So I finally got curious enough to look this book up on Wikipedia (no, seriously, we do like no research for this blog), and I’m going to begin this post with this gem:

Some of the issues that Zoey and her friends face are not covered in Vampyre Sociology 101. They are issues faced by real-life human teenagers.

*strokes chin thoughtfully* Indeed…

[Ariel says: Issues like whether or not a hot boy was looking at you and whether or not you’re about to throw up or poo yourself. There’s some deep shit going on in this series.]

Chapter 16

Zoey ended the last chapter, like she does in somehow half of these chapters, feeling nauseous. So Stevie Rae gives her some Tums. That is seriously how this chapter starts. Hopefully you weren’t already bored. [Ariel says: Should I even bother sticking around for this chapter?]

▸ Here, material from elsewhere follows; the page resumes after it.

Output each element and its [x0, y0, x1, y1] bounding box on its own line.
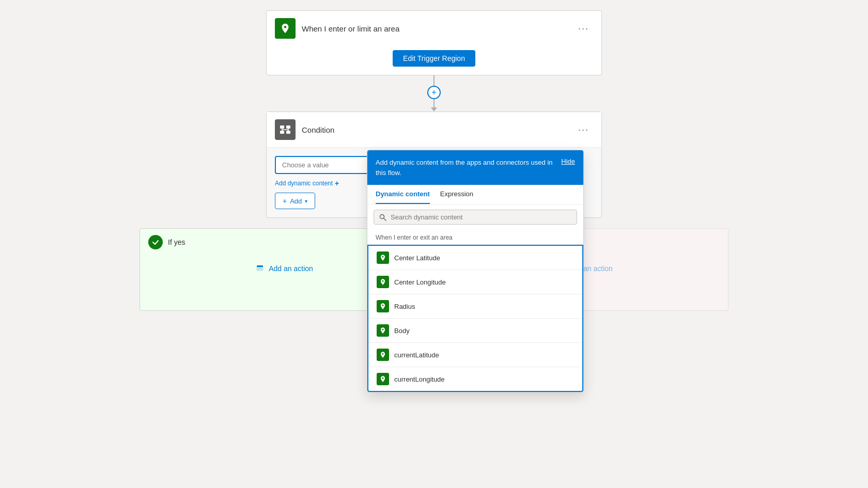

Zoey has to go off to a ritual with the Plastics Dark Daughters. Even though she has no reason to based on, you know, context clues contained in this narrative, Stevie Rae is suddenly 100% convinced that Zoey is going to abandon her and become best friends with Aphrodite instead. Probably because she watched Mean Girls and just made assumptions about how stories work. Like the Casts. [Ariel says: They’ve also only been friends for a day and half, and Stevie Rae has an entire group of friends already. Red alert, Zoey, we’ve got a stage four clinger.] 

“I’m not going to become one of them, Stevie Rae.”
“I believe you,” she said, but her eyes looked suspiciously big and round. […] she looked all forlorn and spanked puppylike.

Okay. We make fun of the excessive and/or misused slang all the time in this book, but I have no idea what that means. Speaking of incoherency:

Oh. My. God. It was Erik. He was wearing all black, and his dark, curly hair and his insanely blue eyes reminded me of Clark Kent – well, okay, without the dorky glasses and the nerdy slicked-back hair… so… I supposed that would mean he actually reminded me (again) of Superman – well, without the cape or tights or the big S…

This seems like a good time to remind you that it took two people to write this book. [Ariel says: And it was apparently workshopped somehow. I guess it’s possible there were even more mentions of poop prior to what I’m sure was rigorous critiquing and editing.]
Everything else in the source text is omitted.